Scope of the Duties and Responsibilities of the Audit Committee

  1. Review for the Company and its subsidiaries. Report financial matters accurately and in an open manner. The committee is to coordinate with the auditor and the responsible executive members to produce financial reports quarterly and annually. The audit committee may suggest the auditor to review or check any item that is deemed necessary and important during the Company’s period of audition.
  2. Review for the Company and its subsidiaries with regards to sui table and efficient Internal Control system and Internal Audit System. The audit committee is to consider the independence of the Internal Audit Office as well as to approve the appointment, transfer or dismis sal of the head of internal audit office or any other unit under jurisdiction with regards to internal audition.
  3. Review the work of the Company and its subsidiary companies to make sure that it is in compliance with the legislation on securities and the Stock Exchange of Thailand, regulations of the Stock Exchange of Thailand and other legislation related to the Company’s businesses.
  4. Propose and dismiss the external auditor for the selection and appointment which will be considered for an independent person to perform the duties of auditor in the Company and subsidiary companies and also propose the remuneration of the auditor with regard to reliability, resource adequacy, an amount of work in accounting office, an assigned auditor’s experience and effectiveness, as well as attending meetings with the Company’s external auditor, without the attendance of management, at least once a year.
  5. Consider connected items/transactions or any item that suggests a conflict of interest to comply with the legislation and the regulations of the Stock Exchange of Thailand. This is to ensure that such items are reasonable and are for the best interest of the Company.
  6. Produce reports of the audit committees which are to be revealed in the Company’s annual reports. Such reports are to be signed by the Chairman of the Audit Committee. A report should comprise the following information;
    • Opinions on the accuracy, completeness and credibility of the production and revelation of information in the financial reports of the Company and its subsidiary companies.
    • Opinions on the sufficiency of the internal audit system of the Company and its subsidiary companies.
    • Opinions on the compliance with the legislation on securities and the Stock Exchange of Thailand, the regulations of the Stock Exchange of Thailand or legislation related to the businesses of the Company and its subsidiary companies.
    • Opinions on the suitability of the auditors of the Company and its subsidiary companies.
    • Opinions on certain items/transactions that may result in conflict of interests.
    • The number of Audit Committee meetings and the attendance of each member of the Audit Committee.
    • General opinions or observations that the Audit Committee has received from working according to the Charter.
    • Any other opinion that is deemed beneficial for shareholders and general investors to know under the scope of duties and responsibilities assigned from the Company’s Board of Directors.
  7. Review on the policy on financial management and risk management, a review on the compliance with the business ethics of the executive members, a review with the Company’s executives on important reports that are to be publicized following the legislation including the report and analysis of the executives (MD&A).
  8. The Audit Committee is to work for any other assigned task from the Company’s Board of Directors that has been agreed.

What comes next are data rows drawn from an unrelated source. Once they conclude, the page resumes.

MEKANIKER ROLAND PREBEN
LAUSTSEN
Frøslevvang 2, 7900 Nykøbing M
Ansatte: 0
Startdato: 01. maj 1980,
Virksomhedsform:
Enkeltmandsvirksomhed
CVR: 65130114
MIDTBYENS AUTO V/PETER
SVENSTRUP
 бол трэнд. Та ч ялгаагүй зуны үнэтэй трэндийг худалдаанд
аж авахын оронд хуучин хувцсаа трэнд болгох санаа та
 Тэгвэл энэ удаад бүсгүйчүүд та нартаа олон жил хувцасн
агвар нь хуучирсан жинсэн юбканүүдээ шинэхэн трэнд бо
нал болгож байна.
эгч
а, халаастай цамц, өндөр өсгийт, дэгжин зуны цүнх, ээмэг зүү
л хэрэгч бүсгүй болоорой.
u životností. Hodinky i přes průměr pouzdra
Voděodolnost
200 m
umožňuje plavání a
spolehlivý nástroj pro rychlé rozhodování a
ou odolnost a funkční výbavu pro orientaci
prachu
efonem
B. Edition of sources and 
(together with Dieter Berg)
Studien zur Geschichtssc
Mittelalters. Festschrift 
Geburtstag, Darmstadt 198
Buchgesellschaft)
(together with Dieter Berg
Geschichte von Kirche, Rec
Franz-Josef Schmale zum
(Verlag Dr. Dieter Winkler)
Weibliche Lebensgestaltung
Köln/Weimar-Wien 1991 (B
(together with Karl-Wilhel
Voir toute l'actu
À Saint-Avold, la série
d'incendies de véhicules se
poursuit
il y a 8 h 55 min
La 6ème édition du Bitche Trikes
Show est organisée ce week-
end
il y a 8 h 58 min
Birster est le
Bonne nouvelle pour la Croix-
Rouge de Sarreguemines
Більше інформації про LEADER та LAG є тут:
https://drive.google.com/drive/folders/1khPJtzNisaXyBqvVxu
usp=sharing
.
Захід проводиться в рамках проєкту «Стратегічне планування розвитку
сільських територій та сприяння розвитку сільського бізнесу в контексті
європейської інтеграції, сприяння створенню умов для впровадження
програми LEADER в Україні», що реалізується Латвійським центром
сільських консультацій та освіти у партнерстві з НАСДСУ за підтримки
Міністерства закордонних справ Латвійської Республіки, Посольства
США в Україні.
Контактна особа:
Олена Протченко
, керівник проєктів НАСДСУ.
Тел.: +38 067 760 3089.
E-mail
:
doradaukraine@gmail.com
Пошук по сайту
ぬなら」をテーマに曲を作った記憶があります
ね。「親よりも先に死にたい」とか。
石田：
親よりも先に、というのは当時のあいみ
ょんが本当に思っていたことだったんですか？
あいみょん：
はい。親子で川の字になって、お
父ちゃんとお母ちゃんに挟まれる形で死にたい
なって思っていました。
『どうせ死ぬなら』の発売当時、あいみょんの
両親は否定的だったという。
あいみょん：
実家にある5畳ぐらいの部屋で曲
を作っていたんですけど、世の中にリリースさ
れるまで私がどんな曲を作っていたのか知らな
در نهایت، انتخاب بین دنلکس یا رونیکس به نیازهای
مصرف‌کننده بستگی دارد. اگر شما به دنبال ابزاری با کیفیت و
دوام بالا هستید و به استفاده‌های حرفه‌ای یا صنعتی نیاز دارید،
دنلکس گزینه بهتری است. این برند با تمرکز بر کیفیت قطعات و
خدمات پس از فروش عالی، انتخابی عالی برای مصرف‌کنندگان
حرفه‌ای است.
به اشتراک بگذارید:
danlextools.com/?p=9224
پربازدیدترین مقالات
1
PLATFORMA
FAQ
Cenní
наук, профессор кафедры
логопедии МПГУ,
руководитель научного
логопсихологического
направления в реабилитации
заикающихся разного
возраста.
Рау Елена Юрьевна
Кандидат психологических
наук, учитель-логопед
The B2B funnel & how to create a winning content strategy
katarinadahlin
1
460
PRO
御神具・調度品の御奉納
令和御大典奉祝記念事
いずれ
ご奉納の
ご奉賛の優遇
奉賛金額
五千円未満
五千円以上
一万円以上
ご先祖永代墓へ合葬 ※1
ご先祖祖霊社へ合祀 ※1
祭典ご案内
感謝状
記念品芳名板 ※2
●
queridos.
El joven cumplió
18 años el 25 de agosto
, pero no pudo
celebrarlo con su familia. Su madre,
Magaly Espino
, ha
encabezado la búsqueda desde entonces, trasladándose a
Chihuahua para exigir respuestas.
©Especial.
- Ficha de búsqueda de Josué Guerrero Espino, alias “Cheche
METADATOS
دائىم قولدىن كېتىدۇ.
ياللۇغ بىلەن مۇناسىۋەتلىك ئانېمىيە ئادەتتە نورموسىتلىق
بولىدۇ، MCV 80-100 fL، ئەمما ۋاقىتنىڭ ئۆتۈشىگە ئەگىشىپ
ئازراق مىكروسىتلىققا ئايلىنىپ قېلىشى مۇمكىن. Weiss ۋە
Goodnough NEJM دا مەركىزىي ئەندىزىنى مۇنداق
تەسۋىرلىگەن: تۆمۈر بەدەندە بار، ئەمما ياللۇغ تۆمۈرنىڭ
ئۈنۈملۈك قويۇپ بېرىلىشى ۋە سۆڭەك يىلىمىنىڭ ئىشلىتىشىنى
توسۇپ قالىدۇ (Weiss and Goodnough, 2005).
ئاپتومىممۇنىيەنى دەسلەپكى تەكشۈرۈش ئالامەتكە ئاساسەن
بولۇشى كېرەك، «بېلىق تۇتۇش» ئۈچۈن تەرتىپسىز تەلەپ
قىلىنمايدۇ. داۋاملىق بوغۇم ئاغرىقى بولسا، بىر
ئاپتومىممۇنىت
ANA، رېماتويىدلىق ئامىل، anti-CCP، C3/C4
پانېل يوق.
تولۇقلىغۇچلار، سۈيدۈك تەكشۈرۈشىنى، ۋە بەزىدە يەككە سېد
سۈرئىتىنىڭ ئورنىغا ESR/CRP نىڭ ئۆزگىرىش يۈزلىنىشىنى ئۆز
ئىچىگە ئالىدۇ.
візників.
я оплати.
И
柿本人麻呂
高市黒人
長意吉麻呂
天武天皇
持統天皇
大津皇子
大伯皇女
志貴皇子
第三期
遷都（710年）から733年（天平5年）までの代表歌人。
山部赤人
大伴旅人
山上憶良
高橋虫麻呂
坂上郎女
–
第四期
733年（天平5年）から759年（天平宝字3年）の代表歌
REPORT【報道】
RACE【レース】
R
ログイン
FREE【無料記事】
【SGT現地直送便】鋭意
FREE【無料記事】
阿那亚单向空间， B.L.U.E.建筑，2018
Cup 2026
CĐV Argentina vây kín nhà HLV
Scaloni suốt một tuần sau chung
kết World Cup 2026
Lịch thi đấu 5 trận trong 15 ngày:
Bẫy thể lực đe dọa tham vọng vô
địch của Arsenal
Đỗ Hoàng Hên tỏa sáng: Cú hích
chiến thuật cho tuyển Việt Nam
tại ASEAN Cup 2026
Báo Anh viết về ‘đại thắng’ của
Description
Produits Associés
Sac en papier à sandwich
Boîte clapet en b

The three members of the Company’s Audit Committee are from the independent board members who are qualified according to article 16 of the Announcement No. Tor Jor. 28/2008 by Capital Market Supervisory Board.

Components and the Recruitment of the Audit Committee

Members of the Audit Committee of the Company are to be appointed by the Board of Directors to the positions of the Company’s Board of Directors. They are to be qualified according to the legislation on securities and the Stock Exchange of Thailand as well as announcement, regulations and/or rules of the Stock Exchange of Thailand. The Audit Committee comprises at least three members. One member in the Audit Committee is to have good knowledge in Accounting and Finance. The term of a member of the Audit Committee is three years from the date of appointment. When the term lapses and the shareholders’ meeting has not appoint a new Audit Committee, the incumbent Audit Committee is to continue working until the Company’s Board of Directors or the shareholders’ meeting appoints a new committee to replace the incumbent Committee whose term has lapsed and/or whose members’ terms have lapsed as members of the Board of Directors. Members of the Audit Committee that have been selected must be independent members and are qualified to b e members of the Audit Committee.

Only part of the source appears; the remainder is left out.